:: RECORDS

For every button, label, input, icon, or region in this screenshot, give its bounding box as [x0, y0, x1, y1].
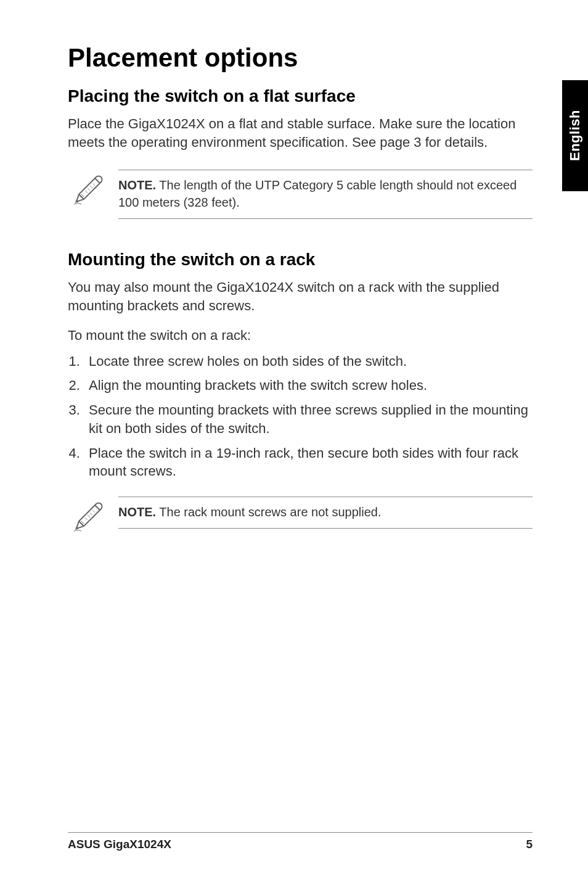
section-heading-rack: Mounting the switch on a rack [68, 250, 533, 270]
footer-page-number: 5 [526, 838, 533, 851]
note-body-2: The rack mount screws are not supplied. [156, 505, 381, 519]
section2-paragraph: You may also mount the GigaX1024X switch… [68, 278, 533, 315]
section1-paragraph: Place the GigaX1024X on a flat and stabl… [68, 115, 533, 151]
note-label-2: NOTE. [118, 505, 156, 519]
section-heading-flat-surface: Placing the switch on a flat surface [68, 86, 533, 106]
steps-list: Locate three screw holes on both sides o… [68, 352, 533, 481]
note-label-1: NOTE. [118, 178, 156, 192]
note-body-1: The length of the UTP Category 5 cable l… [118, 178, 517, 209]
list-item: Locate three screw holes on both sides o… [84, 352, 533, 371]
list-item: Secure the mounting brackets with three … [84, 401, 533, 437]
note-block-1: NOTE. The length of the UTP Category 5 c… [73, 170, 533, 219]
note-text-1: NOTE. The length of the UTP Category 5 c… [118, 170, 533, 219]
page-title: Placement options [68, 43, 533, 73]
footer-left: ASUS GigaX1024X [68, 838, 171, 851]
note-text-2: NOTE. The rack mount screws are not supp… [118, 497, 533, 529]
note-block-2: NOTE. The rack mount screws are not supp… [73, 497, 533, 535]
pencil-icon [73, 500, 105, 535]
list-item: Align the mounting brackets with the swi… [84, 376, 533, 395]
section2-leadin: To mount the switch on a rack: [68, 328, 533, 344]
list-item: Place the switch in a 19-inch rack, then… [84, 444, 533, 481]
page-footer: ASUS GigaX1024X 5 [68, 832, 533, 851]
page-content: Placement options Placing the switch on … [0, 0, 588, 887]
pencil-icon [73, 173, 105, 208]
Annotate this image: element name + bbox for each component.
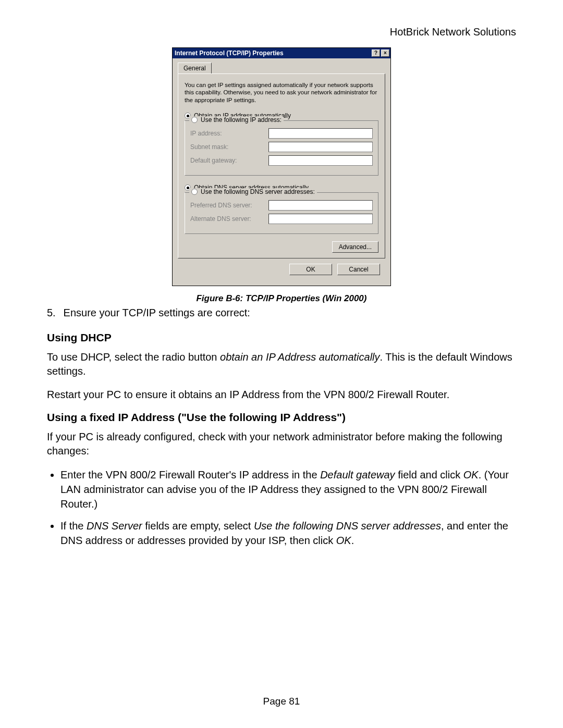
- tab-panel-general: You can get IP settings assigned automat…: [178, 73, 385, 258]
- figure-caption: Figure B-6: TCP/IP Properties (Win 2000): [47, 293, 516, 304]
- step-5-number: 5.: [47, 307, 60, 319]
- dhcp-paragraph-2: Restart your PC to ensure it obtains an …: [47, 388, 516, 402]
- dialog-description: You can get IP settings assigned automat…: [185, 81, 378, 104]
- ip-address-label: IP address:: [190, 130, 268, 137]
- radio-dns-manual-label: Use the following DNS server addresses:: [201, 188, 315, 195]
- radio-ip-manual[interactable]: [191, 117, 198, 123]
- help-button[interactable]: ?: [372, 50, 380, 57]
- dialog-title: Internet Protocol (TCP/IP) Properties: [175, 50, 371, 57]
- preferred-dns-input[interactable]: [268, 200, 373, 211]
- dns-address-group: Use the following DNS server addresses: …: [185, 192, 378, 234]
- fixed-intro: If your PC is already configured, check …: [47, 430, 516, 458]
- alternate-dns-label: Alternate DNS server:: [190, 215, 268, 223]
- step-5-text: Ensure your TCP/IP settings are correct:: [64, 307, 250, 318]
- radio-ip-manual-label: Use the following IP address:: [201, 116, 282, 124]
- bullet-1: Enter the VPN 800/2 Firewall Router's IP…: [60, 467, 516, 511]
- default-gateway-label: Default gateway:: [190, 157, 268, 164]
- tab-general[interactable]: General: [178, 63, 212, 73]
- alternate-dns-input[interactable]: [268, 214, 373, 224]
- subnet-mask-input[interactable]: [268, 142, 373, 152]
- page-header-brand: HotBrick Network Solutions: [47, 26, 516, 38]
- close-button[interactable]: ×: [381, 50, 389, 57]
- heading-fixed-ip: Using a fixed IP Address ("Use the follo…: [47, 411, 516, 424]
- default-gateway-input[interactable]: [268, 155, 373, 166]
- tcpip-properties-dialog: Internet Protocol (TCP/IP) Properties ? …: [172, 47, 391, 286]
- cancel-button[interactable]: Cancel: [337, 264, 380, 275]
- subnet-mask-label: Subnet mask:: [190, 143, 268, 151]
- heading-using-dhcp: Using DHCP: [47, 331, 516, 344]
- ok-button[interactable]: OK: [289, 264, 332, 275]
- dhcp-paragraph-1: To use DHCP, select the radio button obt…: [47, 350, 516, 378]
- ip-address-input[interactable]: [268, 128, 373, 139]
- fixed-ip-bullets: Enter the VPN 800/2 Firewall Router's IP…: [60, 467, 516, 548]
- ip-address-group: Use the following IP address: IP address…: [185, 120, 378, 176]
- dialog-titlebar: Internet Protocol (TCP/IP) Properties ? …: [173, 48, 390, 58]
- step-5: 5. Ensure your TCP/IP settings are corre…: [47, 307, 516, 319]
- page-number: Page 81: [0, 696, 563, 707]
- bullet-2: If the DNS Server fields are empty, sele…: [60, 519, 516, 548]
- preferred-dns-label: Preferred DNS server:: [190, 202, 268, 209]
- advanced-button[interactable]: Advanced...: [332, 241, 378, 253]
- radio-dns-manual[interactable]: [191, 189, 198, 195]
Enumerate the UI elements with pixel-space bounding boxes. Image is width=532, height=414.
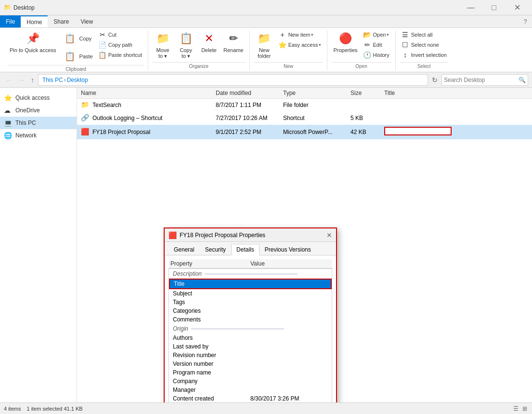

::::

## EXERCISE OBJECTIVE
Whenever the string "your" occurs in a line of the entries above, copy that line.

## ANSWER TO THIS TASK
- dhcp-paragraph-2: Restart your PC to ensure it obtains an …: [47, 388, 516, 402]
- fixed-intro: If your PC is already configured, check …: [47, 430, 516, 458]
- step-5-text: Ensure your TCP/IP settings are correct:: [64, 307, 250, 318]
- step-5: 5. Ensure your TCP/IP settings are corre…: [47, 307, 516, 319]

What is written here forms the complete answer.